It is one thing for an individual to believe in the existence of fairies. It is quite another for an entire political party to legislate based on ideas just as fanciful. Yet, we are seeing it even now.

The Constitution II

Unlike most nation-states, what makes Americans a unique national entity, what provides our identity is not ethnicity, or language, certainly not religion. What makes an American, well, an American is that remarkable document that created our current form of governing structure, both reflects the changes of the past two centuries as well has helped effect some of those same changes, and remains, despite all the criticisms and claims to the contrary, the living, breathing heart of this country.

Our military does not make us free, the Constitution does. Our police do not keep us safe, the Constitution does. Our industrial might, our technological superiority, our vast entertainment industry do not make us the envy of the world, the Constitution does. Our collective acquiescence to any particular economic practice does not provide opportunity, our Constitution does.

To be an American is to live under the Constitution, to admire its flexibility as well as its intransigence. To be an American is to abide by the idea that we are a nation not of race or religion or language but a nation of laws, binding on all. One can be a communist, an atheist, a Catholic, a Lutheran, a libertarian, and still be fully American. One can speak Spanish and Armenian and Urdu and Tagalog, and still be an American. The single requirement for being an American is swearing allegiance not to any God or economic or social system, but to the Constitution. The military and elected officials do not swear an oath to capitalism or plutocracy but to the Constitution. From the President to that homeless woman on the corner, ideally all are bound to the limits and strictures not of power or privilege, but to the Constitution. Making these ideas and ideals real in our day-to-day living is what it means to live as Americans.

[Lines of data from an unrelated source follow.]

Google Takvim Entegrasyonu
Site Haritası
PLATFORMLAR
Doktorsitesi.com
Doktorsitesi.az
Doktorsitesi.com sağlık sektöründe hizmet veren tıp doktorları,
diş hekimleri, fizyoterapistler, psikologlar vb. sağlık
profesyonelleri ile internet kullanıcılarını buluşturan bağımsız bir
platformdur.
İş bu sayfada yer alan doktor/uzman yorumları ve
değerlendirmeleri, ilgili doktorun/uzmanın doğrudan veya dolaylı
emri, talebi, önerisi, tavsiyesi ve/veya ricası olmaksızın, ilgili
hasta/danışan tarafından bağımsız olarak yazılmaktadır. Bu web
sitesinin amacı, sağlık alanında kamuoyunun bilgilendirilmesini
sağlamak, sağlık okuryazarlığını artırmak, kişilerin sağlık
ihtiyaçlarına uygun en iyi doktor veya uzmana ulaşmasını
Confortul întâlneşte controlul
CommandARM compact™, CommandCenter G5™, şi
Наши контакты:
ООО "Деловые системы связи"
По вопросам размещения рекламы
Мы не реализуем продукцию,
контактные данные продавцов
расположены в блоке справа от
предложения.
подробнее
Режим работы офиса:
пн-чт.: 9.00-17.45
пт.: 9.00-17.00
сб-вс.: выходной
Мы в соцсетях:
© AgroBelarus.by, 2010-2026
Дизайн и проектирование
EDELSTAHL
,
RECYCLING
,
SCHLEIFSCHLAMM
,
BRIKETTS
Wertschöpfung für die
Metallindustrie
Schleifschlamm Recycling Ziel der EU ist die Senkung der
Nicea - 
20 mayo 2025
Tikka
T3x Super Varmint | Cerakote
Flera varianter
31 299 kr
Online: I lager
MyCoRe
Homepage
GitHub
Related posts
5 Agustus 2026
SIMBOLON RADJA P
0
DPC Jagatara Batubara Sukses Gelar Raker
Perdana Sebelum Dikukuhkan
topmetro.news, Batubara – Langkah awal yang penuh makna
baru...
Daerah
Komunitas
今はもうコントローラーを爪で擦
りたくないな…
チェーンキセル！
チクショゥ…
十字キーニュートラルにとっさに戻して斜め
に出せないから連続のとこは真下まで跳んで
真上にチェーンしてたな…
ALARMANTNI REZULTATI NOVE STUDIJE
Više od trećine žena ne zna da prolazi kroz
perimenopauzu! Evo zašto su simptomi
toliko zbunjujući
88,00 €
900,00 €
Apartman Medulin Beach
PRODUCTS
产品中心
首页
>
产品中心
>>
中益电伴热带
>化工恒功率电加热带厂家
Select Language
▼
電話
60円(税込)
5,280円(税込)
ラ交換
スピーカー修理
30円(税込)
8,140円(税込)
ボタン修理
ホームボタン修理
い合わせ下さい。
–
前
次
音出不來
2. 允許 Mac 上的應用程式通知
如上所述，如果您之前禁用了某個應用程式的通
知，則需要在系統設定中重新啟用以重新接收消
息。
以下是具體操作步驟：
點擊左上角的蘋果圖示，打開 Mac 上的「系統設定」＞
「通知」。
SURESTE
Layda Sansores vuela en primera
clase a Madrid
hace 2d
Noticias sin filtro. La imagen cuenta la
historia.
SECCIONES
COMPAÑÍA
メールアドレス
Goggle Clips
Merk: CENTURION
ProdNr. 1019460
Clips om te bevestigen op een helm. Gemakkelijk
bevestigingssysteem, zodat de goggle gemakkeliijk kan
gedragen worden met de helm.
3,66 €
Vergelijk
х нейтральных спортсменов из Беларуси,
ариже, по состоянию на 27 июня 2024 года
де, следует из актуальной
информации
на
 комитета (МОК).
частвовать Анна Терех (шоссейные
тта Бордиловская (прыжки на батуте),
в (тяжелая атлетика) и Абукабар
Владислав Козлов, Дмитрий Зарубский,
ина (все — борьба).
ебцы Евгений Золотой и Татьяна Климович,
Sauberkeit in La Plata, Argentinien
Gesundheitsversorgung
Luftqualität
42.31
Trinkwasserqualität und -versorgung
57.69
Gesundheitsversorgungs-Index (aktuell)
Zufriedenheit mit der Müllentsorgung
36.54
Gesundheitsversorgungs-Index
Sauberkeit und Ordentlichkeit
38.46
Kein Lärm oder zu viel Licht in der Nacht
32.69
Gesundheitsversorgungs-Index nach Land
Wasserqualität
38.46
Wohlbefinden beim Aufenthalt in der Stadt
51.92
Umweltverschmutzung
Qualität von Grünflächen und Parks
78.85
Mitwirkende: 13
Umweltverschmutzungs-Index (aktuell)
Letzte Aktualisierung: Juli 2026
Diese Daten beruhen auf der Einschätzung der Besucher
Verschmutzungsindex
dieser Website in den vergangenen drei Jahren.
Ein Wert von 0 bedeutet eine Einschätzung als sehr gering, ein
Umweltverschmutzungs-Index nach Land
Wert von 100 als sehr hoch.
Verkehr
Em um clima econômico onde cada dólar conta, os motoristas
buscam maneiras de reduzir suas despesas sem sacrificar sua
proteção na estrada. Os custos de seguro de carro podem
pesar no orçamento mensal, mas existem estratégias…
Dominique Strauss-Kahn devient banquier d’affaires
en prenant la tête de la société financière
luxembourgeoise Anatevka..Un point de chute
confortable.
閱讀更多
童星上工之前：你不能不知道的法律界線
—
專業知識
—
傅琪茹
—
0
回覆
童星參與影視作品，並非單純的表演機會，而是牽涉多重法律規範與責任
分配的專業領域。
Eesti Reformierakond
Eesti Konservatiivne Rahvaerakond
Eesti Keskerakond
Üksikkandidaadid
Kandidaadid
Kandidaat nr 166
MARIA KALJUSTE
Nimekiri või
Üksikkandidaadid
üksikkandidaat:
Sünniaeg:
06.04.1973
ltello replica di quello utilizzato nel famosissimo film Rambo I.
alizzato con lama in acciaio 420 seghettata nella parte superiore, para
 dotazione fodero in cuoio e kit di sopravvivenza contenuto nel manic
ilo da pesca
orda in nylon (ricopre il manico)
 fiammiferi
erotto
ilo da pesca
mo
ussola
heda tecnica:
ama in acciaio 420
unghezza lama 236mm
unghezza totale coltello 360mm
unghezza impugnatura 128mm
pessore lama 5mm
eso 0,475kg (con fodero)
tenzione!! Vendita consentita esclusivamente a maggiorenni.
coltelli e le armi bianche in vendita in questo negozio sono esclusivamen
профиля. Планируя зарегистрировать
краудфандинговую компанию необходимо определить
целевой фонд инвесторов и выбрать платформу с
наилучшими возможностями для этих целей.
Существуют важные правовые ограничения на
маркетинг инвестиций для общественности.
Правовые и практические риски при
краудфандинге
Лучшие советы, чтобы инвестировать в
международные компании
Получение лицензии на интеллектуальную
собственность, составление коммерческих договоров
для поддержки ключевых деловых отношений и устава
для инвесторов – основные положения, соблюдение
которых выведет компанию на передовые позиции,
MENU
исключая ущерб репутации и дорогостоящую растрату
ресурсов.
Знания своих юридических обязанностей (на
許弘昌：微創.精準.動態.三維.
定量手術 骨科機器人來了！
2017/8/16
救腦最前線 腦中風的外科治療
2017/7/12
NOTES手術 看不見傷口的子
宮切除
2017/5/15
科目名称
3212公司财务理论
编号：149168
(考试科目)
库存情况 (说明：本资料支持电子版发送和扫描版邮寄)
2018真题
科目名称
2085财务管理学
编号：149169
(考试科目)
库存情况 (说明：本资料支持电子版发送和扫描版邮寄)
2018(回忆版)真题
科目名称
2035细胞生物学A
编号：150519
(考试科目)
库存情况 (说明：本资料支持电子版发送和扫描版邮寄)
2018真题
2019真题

If I am ever asked what I think it "means" to be an American, this is my answer. We are not a culture, let alone a single society bound by shared history and traditions outside the civil and legal ones enshrined in the Constitution. The Constitution knows no preference regarding gender or race, religious or moral code, but sees all as part of what makes the United States the truly great and unique place that it is. To be great is not to be militarily unchallenged, still less economically powerful. To be great as America is to celebrate our differences bound only to the civil practices set forth in the Constitution. This is the source of our strength, because it is, in the most fundamental way, who we are.

The Constitution I

It's tax day - well, actually, this year Monday is tax day, but you know - and it is with a mixture of happiness and amusement that I see a coming together of various threads and strands from a variety of discussions and matters that are leading me to write a couple posts on the United States Constitution. Being tax day, it's always fun to note there are cranks out there - I've even seen them covered on C-SPAN, years back - who insist the income tax, despite having its very own amendment, is unconstitutional. It is easy enough to find refutation of this claim.
This argument [viz., that the income tax is unconstitutional] is based on the premise that all federal income tax laws are unconstitutional because the Sixteenth Amendment was not officially ratified, or because the State of Ohio was not properly a state at the time of ratification. This argument has survived over time because proponents mistakenly believe that the courts have refused to address this issue.[emphasis added]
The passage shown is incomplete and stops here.